Copy the entries below in full, keeping them exactly as they are.

* * * * * * * * *

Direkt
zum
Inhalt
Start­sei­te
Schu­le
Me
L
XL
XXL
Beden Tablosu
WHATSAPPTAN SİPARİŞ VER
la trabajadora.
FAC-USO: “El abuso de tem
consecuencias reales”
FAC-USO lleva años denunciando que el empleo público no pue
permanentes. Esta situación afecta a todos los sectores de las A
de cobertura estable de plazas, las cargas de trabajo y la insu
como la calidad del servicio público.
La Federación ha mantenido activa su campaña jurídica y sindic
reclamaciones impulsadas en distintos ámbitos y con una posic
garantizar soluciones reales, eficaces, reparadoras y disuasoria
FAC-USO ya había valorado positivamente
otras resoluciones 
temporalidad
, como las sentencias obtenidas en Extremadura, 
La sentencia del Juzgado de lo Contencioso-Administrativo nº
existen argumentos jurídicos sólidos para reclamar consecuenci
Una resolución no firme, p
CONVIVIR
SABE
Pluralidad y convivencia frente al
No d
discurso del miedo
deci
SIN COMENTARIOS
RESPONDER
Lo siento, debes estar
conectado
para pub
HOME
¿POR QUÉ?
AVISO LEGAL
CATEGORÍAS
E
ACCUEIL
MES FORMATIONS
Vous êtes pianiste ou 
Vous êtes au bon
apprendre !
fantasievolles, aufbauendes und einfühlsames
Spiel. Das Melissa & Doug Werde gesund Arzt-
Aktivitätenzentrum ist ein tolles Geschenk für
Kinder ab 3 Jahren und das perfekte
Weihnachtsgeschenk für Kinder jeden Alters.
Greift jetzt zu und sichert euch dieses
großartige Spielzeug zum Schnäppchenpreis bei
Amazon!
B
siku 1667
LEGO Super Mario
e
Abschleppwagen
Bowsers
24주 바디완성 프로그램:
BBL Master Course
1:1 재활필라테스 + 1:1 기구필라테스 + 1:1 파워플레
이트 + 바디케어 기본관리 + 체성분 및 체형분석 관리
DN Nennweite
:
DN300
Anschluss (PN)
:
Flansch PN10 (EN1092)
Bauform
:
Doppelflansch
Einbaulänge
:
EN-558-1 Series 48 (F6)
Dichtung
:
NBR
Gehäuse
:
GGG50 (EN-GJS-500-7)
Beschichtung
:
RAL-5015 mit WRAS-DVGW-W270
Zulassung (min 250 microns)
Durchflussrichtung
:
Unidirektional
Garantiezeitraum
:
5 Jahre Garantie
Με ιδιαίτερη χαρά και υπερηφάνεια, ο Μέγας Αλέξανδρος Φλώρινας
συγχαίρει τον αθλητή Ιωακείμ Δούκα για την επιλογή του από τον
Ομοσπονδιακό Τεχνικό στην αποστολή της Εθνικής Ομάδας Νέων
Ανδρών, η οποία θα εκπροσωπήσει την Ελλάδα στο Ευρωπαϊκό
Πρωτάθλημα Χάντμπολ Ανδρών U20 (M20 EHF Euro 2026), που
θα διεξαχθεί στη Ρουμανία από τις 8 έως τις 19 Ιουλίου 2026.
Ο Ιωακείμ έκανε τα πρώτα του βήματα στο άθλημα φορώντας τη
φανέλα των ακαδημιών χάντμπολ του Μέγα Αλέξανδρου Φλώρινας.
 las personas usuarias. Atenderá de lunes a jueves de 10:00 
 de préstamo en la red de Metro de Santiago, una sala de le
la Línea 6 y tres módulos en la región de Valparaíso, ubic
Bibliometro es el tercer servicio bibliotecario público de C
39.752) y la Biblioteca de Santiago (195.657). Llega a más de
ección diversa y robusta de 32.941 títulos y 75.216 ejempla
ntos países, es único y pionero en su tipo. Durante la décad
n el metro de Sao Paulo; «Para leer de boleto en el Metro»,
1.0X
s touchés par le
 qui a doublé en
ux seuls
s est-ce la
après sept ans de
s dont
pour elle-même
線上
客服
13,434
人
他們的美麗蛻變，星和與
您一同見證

* * * * * * * * *

ANSWER FOR THE TASK:
Direkt
zum
Inhalt
Start­sei­te
Schu­le
Me
L
XL
XXL
Beden Tablosu
WHATSAPPTAN SİPARİŞ VER
la trabajadora.
FAC-USO: “El abuso de tem
consecuencias reales”
FAC-USO lleva años denunciando que el empleo público no pue
permanentes. Esta situación afecta a todos los sectores de las A
de cobertura estable de plazas, las cargas de trabajo y la insu
como la calidad del servicio público.
La Federación ha mantenido activa su campaña jurídica y sindic
reclamaciones impulsadas en distintos ámbitos y con una posic
garantizar soluciones reales, eficaces, reparadoras y disuasoria
FAC-USO ya había valorado positivamente
otras resoluciones 
temporalidad
, como las sentencias obtenidas en Extremadura, 
La sentencia del Juzgado de lo Contencioso-Administrativo nº
existen argumentos jurídicos sólidos para reclamar consecuenci
Una resolución no firme, p
CONVIVIR
SABE
Pluralidad y convivencia frente al
No d
discurso del miedo
deci
SIN COMENTARIOS
RESPONDER
Lo siento, debes estar
conectado
para pub
HOME
¿POR QUÉ?
AVISO LEGAL
CATEGORÍAS
E
ACCUEIL
MES FORMATIONS
Vous êtes pianiste ou 
Vous êtes au bon
apprendre !
fantasievolles, aufbauendes und einfühlsames
Spiel. Das Melissa & Doug Werde gesund Arzt-
Aktivitätenzentrum ist ein tolles Geschenk für
Kinder ab 3 Jahren und das perfekte
Weihnachtsgeschenk für Kinder jeden Alters.
Greift jetzt zu und sichert euch dieses
großartige Spielzeug zum Schnäppchenpreis bei
Amazon!
B
siku 1667
LEGO Super Mario
e
Abschleppwagen
Bowsers
24주 바디완성 프로그램:
BBL Master Course
1:1 재활필라테스 + 1:1 기구필라테스 + 1:1 파워플레
이트 + 바디케어 기본관리 + 체성분 및 체형분석 관리
DN Nennweite
:
DN300
Anschluss (PN)
:
Flansch PN10 (EN1092)
Bauform
:
Doppelflansch
Einbaulänge
:
EN-558-1 Series 48 (F6)
Dichtung
:
NBR
Gehäuse
:
GGG50 (EN-GJS-500-7)
Beschichtung
:
RAL-5015 mit WRAS-DVGW-W270
Zulassung (min 250 microns)
Durchflussrichtung
:
Unidirektional
Garantiezeitraum
:
5 Jahre Garantie
Με ιδιαίτερη χαρά και υπερηφάνεια, ο Μέγας Αλέξανδρος Φλώρινας
συγχαίρει τον αθλητή Ιωακείμ Δούκα για την επιλογή του από τον
Ομοσπονδιακό Τεχνικό στην αποστολή της Εθνικής Ομάδας Νέων
Ανδρών, η οποία θα εκπροσωπήσει την Ελλάδα στο Ευρωπαϊκό
Πρωτάθλημα Χάντμπολ Ανδρών U20 (M20 EHF Euro 2026), που
θα διεξαχθεί στη Ρουμανία από τις 8 έως τις 19 Ιουλίου 2026.
Ο Ιωακείμ έκανε τα πρώτα του βήματα στο άθλημα φορώντας τη
φανέλα των ακαδημιών χάντμπολ του Μέγα Αλέξανδρου Φλώρινας.
 las personas usuarias. Atenderá de lunes a jueves de 10:00 
 de préstamo en la red de Metro de Santiago, una sala de le
la Línea 6 y tres módulos en la región de Valparaíso, ubic
Bibliometro es el tercer servicio bibliotecario público de C
39.752) y la Biblioteca de Santiago (195.657). Llega a más de
ección diversa y robusta de 32.941 títulos y 75.216 ejempla
ntos países, es único y pionero en su tipo. Durante la décad
n el metro de Sao Paulo; «Para leer de boleto en el Metro»,
1.0X
s touchés par le
 qui a doublé en
ux seuls
s est-ce la
après sept ans de
s dont
pour elle-même
線上
客服
13,434
人
他們的美麗蛻變，星和與
您一同見證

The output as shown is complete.